Publicado en Voces
Sumaiya lee en su casa en el barrio marginal de Sujat Nagar en Bangladesh.
Sumaiya lee en su casa en el barrio marginal de Sujat Nagar en Bangladesh.

El filme Parásitos, ganador de la Palma de Oro a la mejor película en el Festival de Cannes de 2019 y del Premio Oscar a la mejor película en 2020, es una comedia de humor negro sobre una familia pobre que vive en un departamento oscuro y estrecho ubicado en un semisótano húmedo en Seúl, una situación que refleja la cotidianeidad de cientos de miles de habitantes de esta ciudad (i) sudcoreana que atraviesan por problemas financieros. La familia inventa un elaborado plan, a menudo graciosísimo, para mejorar sus condiciones de vida. El caos se hace presente, y también la desigualdad en materia de vivienda.

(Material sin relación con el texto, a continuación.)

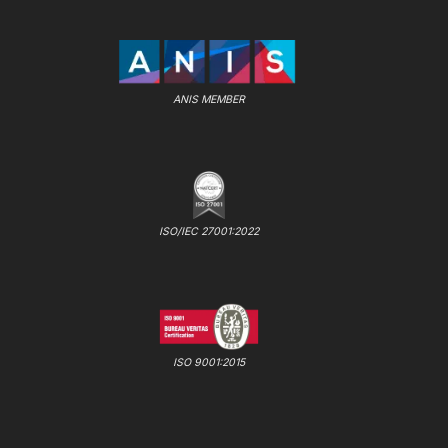
ANIS MEMBER
ISO/IEC 27001:2022
ISO 9001:2015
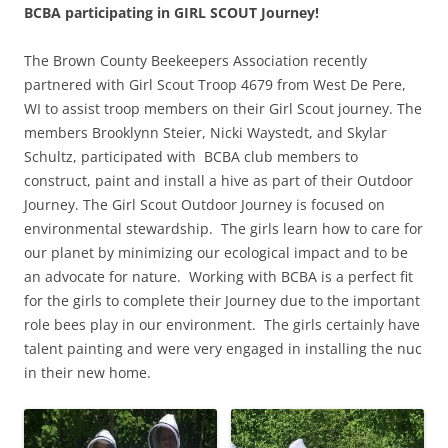
BCBA participating in GIRL SCOUT Journey!
The Brown County Beekeepers Association recently
partnered with Girl Scout Troop 4679 from West De Pere,
WI to assist troop members on their Girl Scout journey. The
members Brooklynn Steier, Nicki Waystedt, and Skylar
Schultz, participated with BCBA club members to
construct, paint and install a hive as part of their Outdoor
Journey. The Girl Scout Outdoor Journey is focused on
environmental stewardship. The girls learn how to care for
our planet by minimizing our ecological impact and to be
an advocate for nature. Working with BCBA is a perfect fit
for the girls to complete their Journey due to the important
role bees play in our environment. The girls certainly have
talent painting and were very engaged in installing the nuc
in their new home.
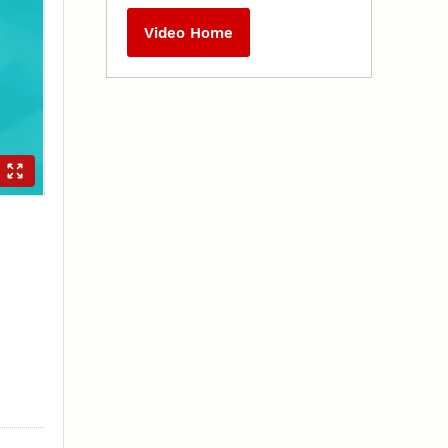
Video Home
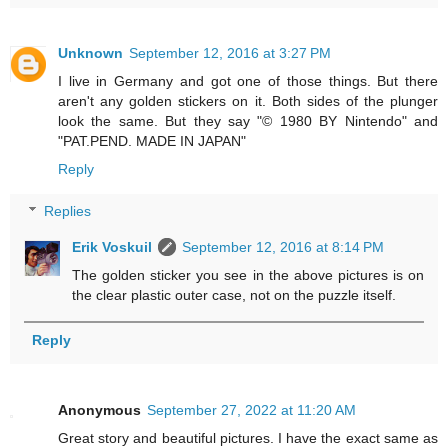
Unknown
September 12, 2016 at 3:27 PM
I live in Germany and got one of those things. But there
aren't any golden stickers on it. Both sides of the plunger
look the same. But they say "© 1980 BY Nintendo" and
"PAT.PEND. MADE IN JAPAN"
Reply
Replies
Erik Voskuil
September 12, 2016 at 8:14 PM
The golden sticker you see in the above pictures is on
the clear plastic outer case, not on the puzzle itself.
Reply
Anonymous
September 27, 2022 at 11:20 AM
Great story and beautiful pictures. I have the exact same as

Pero, esto no es materia de risa para miles de millones de personas que viven en condiciones similares o peores en todo el planeta. A medida que el mundo lucha contra la pandemia de COVID-19 sin precedentes, más de 2000 millones de habitantes aún no tienen acceso a un retrete y miles de millones no pueden ni siquiera lavarse sus manos en casa.  Mientras tanto, los desastres y el cambio climático están destruyendo un número cada vez mayor de viviendas, dejando sin hogar a unos 14 millones de personas anualmente (i).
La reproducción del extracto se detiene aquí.